Today is the beginning of the Christian season of Lent. Since early in Christian history, people have been anointed with ashes as a sign of repentance from sin. In ancient Jewish tradition, people tear their clothes and wear ashes or dust on their faces as a sign of mourning. In Christian tradition, we ask for forgiveness for our sins and then we are marked with ashes and the reminder that “you are dust and to dust you shall return”. While this is a solemn day, it is not necessarily sad. In our tradition, where we ordinarily don’t make “individual confessions” as are done in the Roman Catholic church, Ash Wednesday is one of the few days of the year that we examine our consciences, and are reminded of the failings specific to our own lives. We are also forgiven of our particular sins.
I think many people have the wrong idea about sin and confession. By the nature of our humanity, we are limited. We make decisions based on faulty ideas, incomplete data and less than pure motives. Sometimes, we just don’t know the right thing to do, or we feel incapable of doing what we believe to be right. If we want to grow and mature as Christians, I believe that we need to look at our failings clearly and lovingly. Clearly, so that we don’t try to fool ourselves or God. This would seem to be obvious, but we can’t fool God, and we can’t incorporate real forgiveness if we don’t come clean about the things we have done wrong. But then, we need to look at those failings lovingly. Most of us don’t get up in the morning with the intention to do evil; we fall into sin, and can’t figure out a way to get out. If we look at ourselves, as God does, with the eyes of love, we can figure out how we got from a good intention to a bad outcome.
Spiritual maturity comes from reflection on our actions and reactions. Why did that comment make us furious? Why did we feel compelled to steal? What series of missteps led us to a drunken accident?
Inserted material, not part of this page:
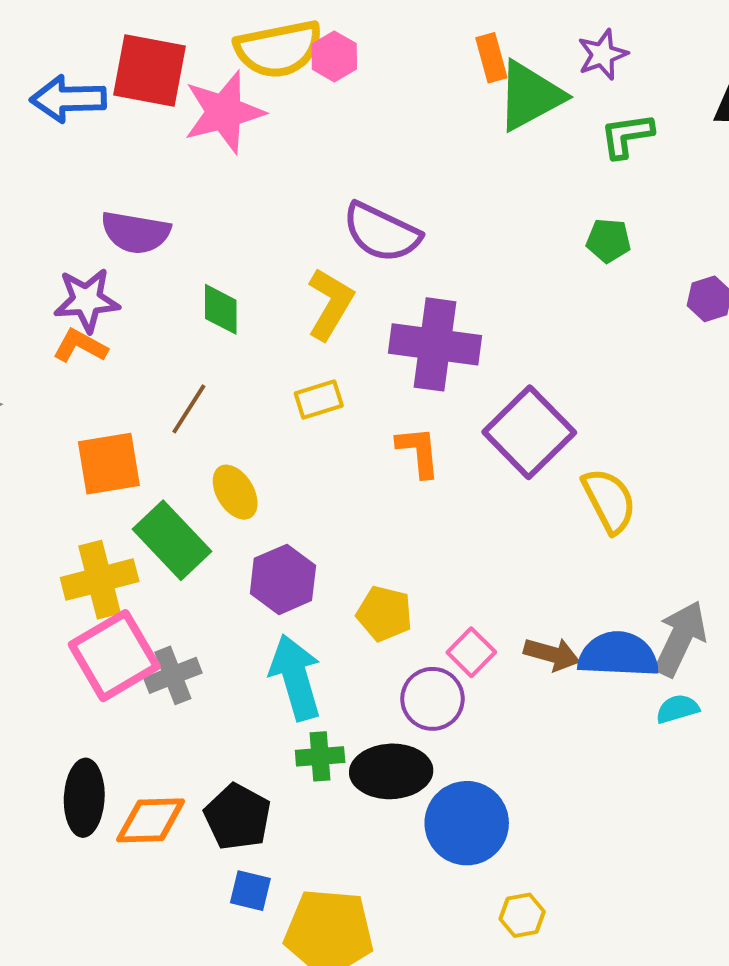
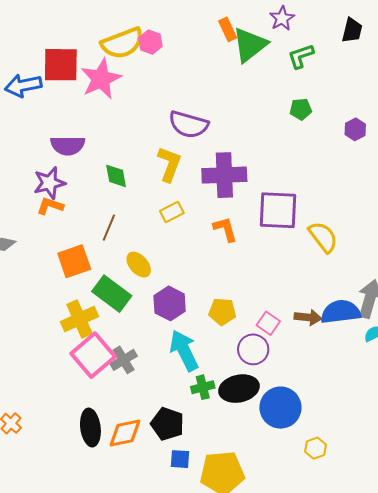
purple square: (529, 432) -> (278, 210), turned -33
Unless we are willing to dig deep into our history and trace back the things that led us to sin, we will keep following the same well-worn trail to misery. That is the purpose of confession; not to make us feel bad, but to figure out how to live differently so that we feel good.
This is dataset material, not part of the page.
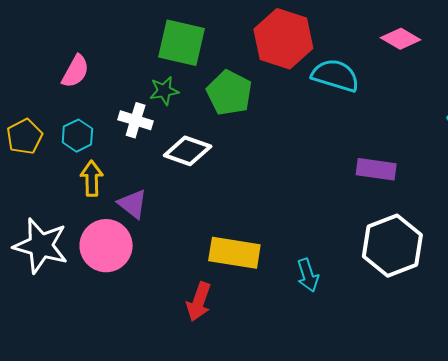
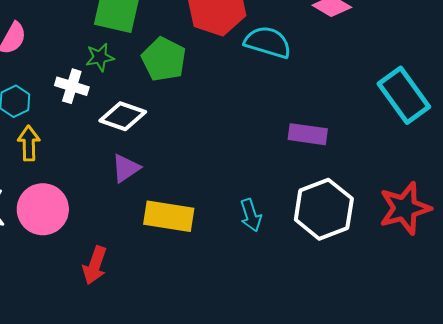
purple triangle: (133, 204) -> (126, 168), moved, turned 48
cyan arrow: (308, 275) -> (251, 215), moved
red arrow: (199, 302) -> (95, 265), moved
Ash Wednesday begins a journey, not a timed trial. By Easter, the circumstances of our lives will likely have changed, and we may need to look at a different set of challenges. But for right now, I encourage you to just sit quietly with yourself and God and see where you are. Even a GPS needs a few minutes to fix on your current location! Then you can choose what you would like to do during this season; where you would like to explore on this journey. No matter which of these spiritual practices you choose, followed faithfully, will lead to God.